When Near East Side real-estate developer Sarni Dickerson decided to fight a foreclosure action on two of her properties in 2006, she had no idea that she still would be in a legal battle nearly eight years later.

When Near East Side real-estate developer Sarni Dickerson decided to fight a foreclosure action on two of her properties in 2006, she had no idea that she still would be in a legal battle nearly eight years later.

Although she ultimately prevailed when a Franklin County jury awarded her $1.1 million in damages in 2012 and the trial judge upheld the verdict last month, she hasn’t seen a dime.

Beneficial Mortgage, which brought the foreclosure action, filed notice last week that it will appeal the verdict and the damages.

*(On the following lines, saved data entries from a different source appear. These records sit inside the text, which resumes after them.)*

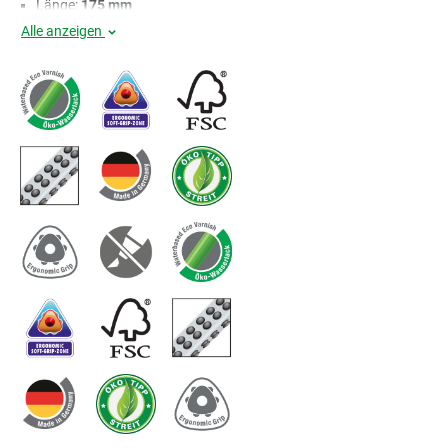
Länge:
175 mm
Alle anzeigen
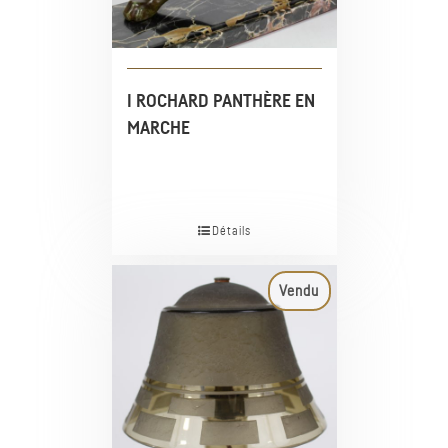
I ROCHARD PANTHÈRE EN
MARCHE
Détails
Vendu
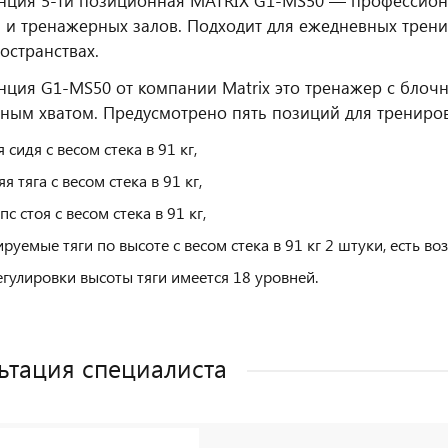
нция 5-ти позиционная MATRIX G1-MS50 — профессион
 и тренажерных залов. Подходит для ежедневных трени
остранствах.
нция G1-MS50 от компании Matrix это тренажер с блоч
ным хватом. Предусмотрено пять позиций для трениро
 сидя с весом стека в 91 кг,
я тяга с весом стека в 91 кг,
с стоя с весом стека в 91 кг,
ируемые тяги по высоте с весом стека в 91 кг 2 штуки, есть в
егулировки высоты тяги имеется 18 уровней.
ьтация специалиста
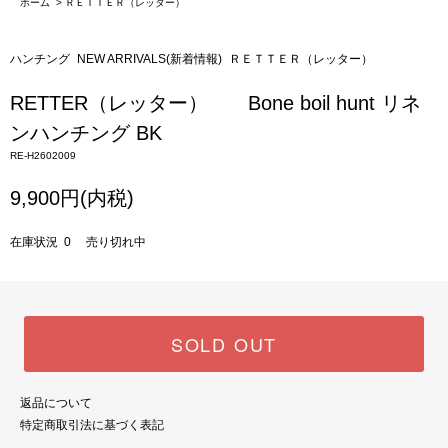
ホーム
>
ＲＥＴＴＥＲ（レッター）
ハンチング
NEW ARRIVALS(新着情報)
ＲＥＴＴＥＲ（レッター）
RETTER（レッター） Bone boil hunt リネ
ンハンチング BK
RE-H2602009
9,900円(内税)
在庫状況 0 売り切れ中
SOLD OUT
返品について
特定商取引法に基づく表記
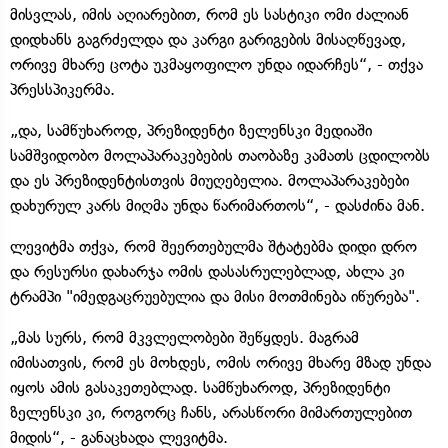
მისვლას, იმის აღიარებით, რომ ეს სასტიკი ომი ძალიან
დიდხანს გაგრძელდა და კარგი გარიგების მისაღწევად,
ორივე მხარე ცოტა უკმაყოფილო უნდა იდარჩეს“, - თქვა
პრესსპიკერმა.
„და, სამწუხაროდ, პრეზიდენტი ზელენსკი მედიაში
სამშვიდობო მოლაპარაკებების თაობაზე კამათს ცდილობს
და ეს პრეზიდენტისთვის მიუღებელია. მოლაპარაკებები
დახურულ კარს მიღმა უნდა წარიმართოს“, - დასძინა მან.
ლევიტმა თქვა, რომ შეერთებულმა შტატებმა დიდი დრო
და რესურსი დახარჯა ომის დასასრულებლად, ახლა კი
ტრამპი "იმედგაცრუებულია და მისი მოთმინება იწურება".
„მას სურს, რომ მკვლელობები შეწყდეს. მაგრამ
იმისათვის, რომ ეს მოხდეს, ომის ორივე მხარე მზად უნდა
იყოს ამის გასაკეთებლად. სამწუხაროდ, პრეზიდენტი
ზელენსკი კი, როგორც ჩანს, არასწორი მიმართულებით
მიდის“, - განაცხადა ლევიტმა.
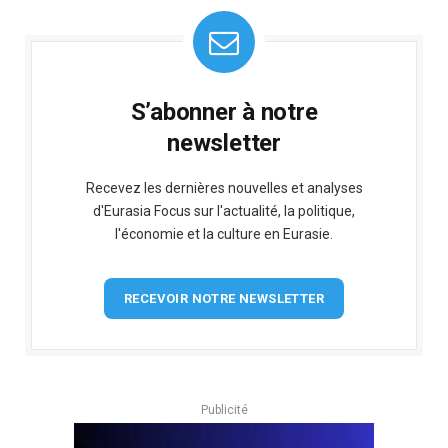
S’abonner à notre
newsletter
Recevez les dernières nouvelles et analyses
d'Eurasia Focus sur l'actualité, la politique,
l'économie et la culture en Eurasie.
RECEVOIR NOTRE NEWSLETTER
Publicité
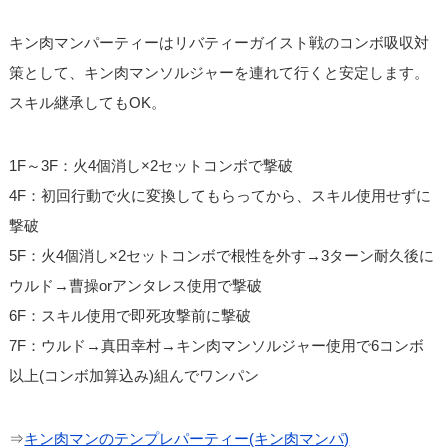
キン肉マンパーティーはリバティーガイスト戦のコンボ吸収対
策として、キン肉マンソルジャーを連れて行くと安定します。
スキル継承してもOK。
1F～3F：火4個消し×2セットコンボで撃破
4F：初回行動で火に変換してもらってから、スキル使用せずに
撃破
5F：火4個消し×2セットコンボで根性を外す→3ターン耐久後に
ウルド→曹操orアンタレス使用で撃破
6F：スキル使用で即死攻撃前に撃破
7F：ウルド→真田幸村→キン肉マンソルジャー使用で6コンボ
以上(コンボ加算込み)組んでワンパン
⇒
キン肉マンのテンプレパーティー(キン肉マンパ)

“I think they’ve robbed me of many years of my life,” Dickerson said. “I can never get that back.”

Nor does Dickerson, once a high-profile leader in the Near East Side community, think that the jury verdict will salvage her reputation.

“It’s too late for that,” she said.

The fight has left Dickerson, 75, in debt to friends and her four adult children, on whom she continues to depend for financial support, said her attorney, Kevin E. Humphreys.

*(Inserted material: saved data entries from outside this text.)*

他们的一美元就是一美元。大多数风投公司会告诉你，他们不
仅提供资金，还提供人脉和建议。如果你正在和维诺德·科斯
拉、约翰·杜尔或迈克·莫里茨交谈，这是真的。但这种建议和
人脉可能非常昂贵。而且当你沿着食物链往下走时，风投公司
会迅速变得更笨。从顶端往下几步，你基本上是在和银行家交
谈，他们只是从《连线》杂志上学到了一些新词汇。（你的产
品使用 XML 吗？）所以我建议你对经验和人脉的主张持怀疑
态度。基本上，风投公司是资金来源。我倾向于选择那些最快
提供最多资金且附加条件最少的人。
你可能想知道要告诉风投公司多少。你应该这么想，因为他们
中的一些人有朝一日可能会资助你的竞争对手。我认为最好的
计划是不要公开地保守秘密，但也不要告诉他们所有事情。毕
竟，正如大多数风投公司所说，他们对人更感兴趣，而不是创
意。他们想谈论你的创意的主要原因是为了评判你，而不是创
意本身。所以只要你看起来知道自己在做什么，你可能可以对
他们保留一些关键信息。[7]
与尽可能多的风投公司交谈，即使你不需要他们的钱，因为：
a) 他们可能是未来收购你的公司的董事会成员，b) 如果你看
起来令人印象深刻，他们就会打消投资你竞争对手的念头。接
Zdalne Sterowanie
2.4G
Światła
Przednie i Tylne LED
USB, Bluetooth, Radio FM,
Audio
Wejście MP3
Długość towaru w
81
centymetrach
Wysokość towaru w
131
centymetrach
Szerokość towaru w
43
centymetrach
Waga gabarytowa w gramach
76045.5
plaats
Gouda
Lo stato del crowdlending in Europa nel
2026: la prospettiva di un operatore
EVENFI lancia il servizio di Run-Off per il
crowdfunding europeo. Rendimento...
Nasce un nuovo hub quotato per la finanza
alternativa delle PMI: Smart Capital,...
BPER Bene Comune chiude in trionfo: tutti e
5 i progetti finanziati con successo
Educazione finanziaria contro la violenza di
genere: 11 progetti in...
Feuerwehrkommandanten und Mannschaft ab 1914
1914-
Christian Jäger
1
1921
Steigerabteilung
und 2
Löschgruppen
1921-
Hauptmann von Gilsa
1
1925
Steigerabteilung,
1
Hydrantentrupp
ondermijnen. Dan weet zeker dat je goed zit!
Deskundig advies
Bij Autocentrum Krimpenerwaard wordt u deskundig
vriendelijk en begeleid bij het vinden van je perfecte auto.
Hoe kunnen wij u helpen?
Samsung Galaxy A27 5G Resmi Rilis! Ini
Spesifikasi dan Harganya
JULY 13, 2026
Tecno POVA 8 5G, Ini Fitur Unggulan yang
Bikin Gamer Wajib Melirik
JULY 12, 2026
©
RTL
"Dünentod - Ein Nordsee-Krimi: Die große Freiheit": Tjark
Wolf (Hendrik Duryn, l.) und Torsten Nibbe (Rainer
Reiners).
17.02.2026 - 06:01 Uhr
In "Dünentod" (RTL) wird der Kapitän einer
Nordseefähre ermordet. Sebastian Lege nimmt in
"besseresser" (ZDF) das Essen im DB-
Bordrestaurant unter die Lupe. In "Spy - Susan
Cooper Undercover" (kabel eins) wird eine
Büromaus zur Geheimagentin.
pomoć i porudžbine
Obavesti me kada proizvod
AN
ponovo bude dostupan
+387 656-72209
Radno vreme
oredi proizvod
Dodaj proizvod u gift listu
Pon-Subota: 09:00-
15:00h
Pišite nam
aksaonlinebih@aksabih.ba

The two properties — a commercial building at 940-950 E. Broad St. and an apartment building at 69 N. 20th St. — were sold during the foreclosure proceedings.

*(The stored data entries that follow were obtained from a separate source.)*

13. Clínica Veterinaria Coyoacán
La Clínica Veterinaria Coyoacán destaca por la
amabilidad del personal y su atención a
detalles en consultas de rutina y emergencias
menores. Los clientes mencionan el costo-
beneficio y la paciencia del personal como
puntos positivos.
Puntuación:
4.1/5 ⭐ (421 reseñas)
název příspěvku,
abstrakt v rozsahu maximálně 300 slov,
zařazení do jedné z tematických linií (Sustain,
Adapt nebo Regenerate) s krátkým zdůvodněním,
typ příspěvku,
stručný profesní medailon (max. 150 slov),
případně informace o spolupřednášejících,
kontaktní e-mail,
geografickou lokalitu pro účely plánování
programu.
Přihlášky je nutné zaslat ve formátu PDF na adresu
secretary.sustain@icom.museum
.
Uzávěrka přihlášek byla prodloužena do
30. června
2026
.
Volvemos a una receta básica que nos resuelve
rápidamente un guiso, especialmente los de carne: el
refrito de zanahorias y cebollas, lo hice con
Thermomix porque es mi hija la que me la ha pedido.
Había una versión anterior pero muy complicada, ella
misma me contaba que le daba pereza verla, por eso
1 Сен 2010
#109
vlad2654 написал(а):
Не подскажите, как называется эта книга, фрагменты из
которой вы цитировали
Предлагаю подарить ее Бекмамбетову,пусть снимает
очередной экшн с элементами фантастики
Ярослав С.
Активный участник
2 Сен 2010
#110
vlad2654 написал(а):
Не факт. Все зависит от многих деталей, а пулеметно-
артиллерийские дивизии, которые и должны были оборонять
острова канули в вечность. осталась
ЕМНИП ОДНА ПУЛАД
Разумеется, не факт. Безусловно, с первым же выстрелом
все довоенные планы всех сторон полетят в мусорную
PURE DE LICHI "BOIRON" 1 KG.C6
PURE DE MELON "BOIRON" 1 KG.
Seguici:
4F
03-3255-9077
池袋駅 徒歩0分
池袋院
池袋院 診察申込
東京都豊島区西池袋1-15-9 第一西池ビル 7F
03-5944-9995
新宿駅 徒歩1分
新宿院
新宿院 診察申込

“Those properties were her retirement,” Humphreys said. “Throughout this case, she has been without her retirement income. She has Social Security, but that was not the retirement she planned for.”

The Cleveland-based attorneys for Beneficial did not respond to a request for comment on the case.

Dickerson’s ordeal began in late 2005 when, according to testimony, Beneficial’s local branch manager asked her to make $23,000 in payments on properties that she argued were not delinquent. She testified that she made the payment but was notified six months later by Beneficial’s corporate office that she faced foreclosure if she didn’t pay $8,003.

Dickerson said she met again with the branch manager and relied on his advice in making that payment as well. Two months later, Beneficial filed the foreclosure action, claiming she owed $25,421.

It took six years for the case to go to trial, with Beneficial continuing to bill Dickerson under account numbers that kept changing.

After the evidence was presented, Beneficial’s attorneys asked Franklin County Common Pleas Judge Daniel T. Hogan to render a verdict in the company’s favor on all of Dickerson’s counterclaims. The judge let some of her claims stand and said that if the jury found Dickerson’s testimony credible, damages were likely.

“Assuming the jury believes everything she has said, and they could do that, then what (Beneficial) did here is unconscionable,” Hogan said. “And when something is unconscionable, there ought to be damages to compensate somebody for the mental anguish that they go through.”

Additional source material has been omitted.